Os rins filtram o sangue, eliminam resíduos pela urina e participam do controle de líquidos e minerais do organismo. Quando a alimentação contém muito sódio ou quando doenças metabólicas permanecem descontroladas, esses órgãos podem ficar expostos continuamente a condições que favorecem lesões e perda gradual da capacidade de filtração.
A Sociedade Brasileira de Nefrologia destaca que hipertensão, diabetes e obesidade estão relacionadas a muitos casos de doença renal. Por isso, alimentação equilibrada, controle da pressão arterial e acompanhamento da glicose fazem parte da prevenção e também ajudam a diminuir o risco de evolução para insuficiência renal.
Quanto sal, água e proteína merecem atenção?
Reduzir o excesso de sal é uma das medidas mais importantes. Muito sódio favorece retenção de líquidos e pode dificultar o controle da pressão alta, condição que, quando não tratada adequadamente, pode danificar os pequenos vasos responsáveis pela filtração renal.
A água também deve ser consumida de forma adequada às necessidades individuais, sem a ideia de que beber quantidades exageradas “limpa” os rins. Já a proteína é essencial para o organismo, mas dietas hiperproteicas e suplementos não devem ser adotados indiscriminadamente, sobretudo por pessoas que já apresentam doença renal ou alterações nos exames.

Quais são as cinco dicas para proteger os rins?
Algumas atitudes simples ajudam a tornar a alimentação mais favorável à saúde renal no dia a dia:
- Reduza o sódio: diminua embutidos, macarrão instantâneo, temperos prontos, salgadinhos e outros ultraprocessados, além de evitar acrescentar sal em excesso às refeições.
- Mantenha uma hidratação adequada: distribua a ingestão de água ao longo do dia e ajuste a quantidade às necessidades pessoais, especialmente em situações de calor ou atividade física.
- Evite proteína em excesso: não aumente carnes, shakes e suplementos proteicos sem necessidade ou orientação, principalmente se houver doença renal já diagnosticada.
- Ajude a controlar a pressão: priorize alimentos in natura e reduza produtos ricos em sódio, combinando a alimentação ao tratamento prescrito quando houver hipertensão.
- Cuide da glicose: moderar açúcares, bebidas açucaradas e alimentos ultraprocessados ajuda no controle metabólico e é especialmente importante para quem tem diabetes.
Como uma revisão científica reforça o cuidado com o sódio?
A revisão por pares Sodium Intake and Chronic Kidney Disease, publicada no International Journal of Molecular Sciences, reuniu evidências sobre o papel do sódio na doença renal crônica.
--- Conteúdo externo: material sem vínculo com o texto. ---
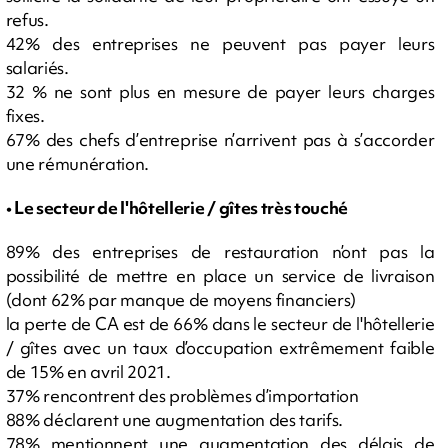
refus.
42% des entreprises ne peuvent pas payer leurs
salariés.
32 % ne sont plus en mesure de payer leurs charges
fixes.
67% des chefs d’entreprise n’arrivent pas à s’accorder
une rémunération.
• Le secteur de l'hôtellerie / gîtes très touché
89% des entreprises de restauration n’ont pas la
possibilité de mettre en place un service de livraison
(dont 62% par manque de moyens financiers)
la perte de CA est de 66% dans le secteur de l'hôtellerie
/ gîtes avec un taux d’occupation extrêmement faible
de 15% en avril 2021.
37% rencontrent des problèmes d’importation
88% déclarent une augmentation des tarifs.
78% mentionnent une augmentation des délais de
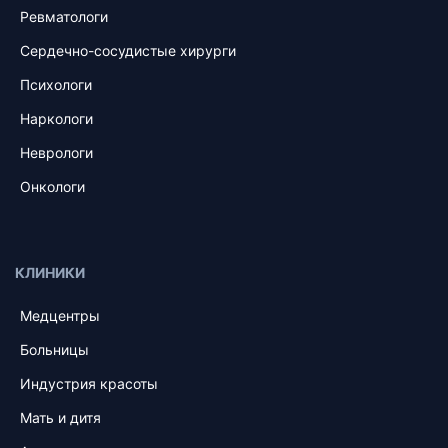
Ревматологи
Сердечно-сосудистые хирурги
Психологи
Наркологи
Неврологи
Онкологи
КЛИНИКИ
Медцентры
Больницы
Индустрия красоты
Мать и дитя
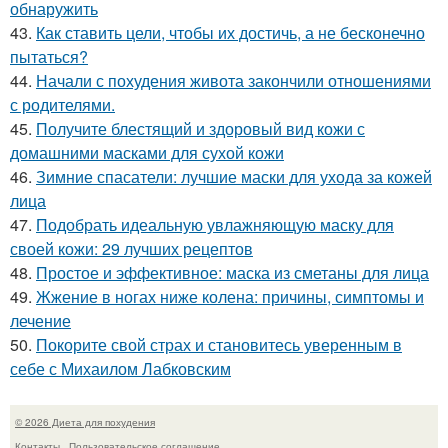
обнаружить
43.
Как ставить цели, чтобы их достичь, а не бесконечно
пытаться?
44.
Начали с похудения живота закончили отношениями
с родителями.
45.
Получите блестящий и здоровый вид кожи с
домашними масками для сухой кожи
46.
Зимние спасатели: лучшие маски для ухода за кожей
лица
47.
Подобрать идеальную увлажняющую маску для
своей кожи: 29 лучших рецептов
48.
Простое и эффективное: маска из сметаны для лица
49.
Жжение в ногах ниже колена: причины, симптомы и
лечение
50.
Покорите свой страх и становитесь уверенным в
себе с Михаилом Лабковским
© 2026 Диета для похудения
Контакты
Пользовательское соглашение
Segundo Sodium Intake and Chronic Kidney Disease publicado no International Journal of Molecular Sciences, a redução do sal em pessoas com doença renal crônica pode contribuir para diminuir a pressão arterial e potencializar o efeito antiproteinúrico de determinados tratamentos.
Esses achados ajudam a explicar por que o controle do sódio aparece com frequência nas recomendações para proteção renal. Isso não significa, porém, que todas as pessoas devam seguir dietas extremamente restritivas. Quantidades de sal, proteína, líquidos, potássio e outros nutrientes podem precisar de ajustes específicos quando já existe comprometimento dos rins.

Quais exames ajudam a detectar alterações nos rins?
A doença renal pode permanecer sem sintomas nas fases iniciais, por isso exames como a creatinina e a análise da urina têm papel importante na avaliação da saúde dos rins:
- Creatinina no sangue: ajuda a estimar a capacidade de filtração dos rins e pode indicar quando a função renal está reduzida.
- Urina tipo 1: pode identificar alterações como presença de sangue, proteínas e outros sinais que justificam investigação médica.
- Pressão arterial e glicemia: acompanhar esses parâmetros é especialmente importante em pessoas com hipertensão, diabetes, obesidade, doença cardiovascular ou histórico familiar de doença renal.
Este conteúdo é apenas informativo e não substitui avaliação médica. Pessoas com alterações nos exames, diabetes, hipertensão ou doença renal já conhecida devem buscar orientação de médico ou nefrologista antes de fazer mudanças importantes na alimentação, na ingestão de líquidos ou no consumo de proteínas.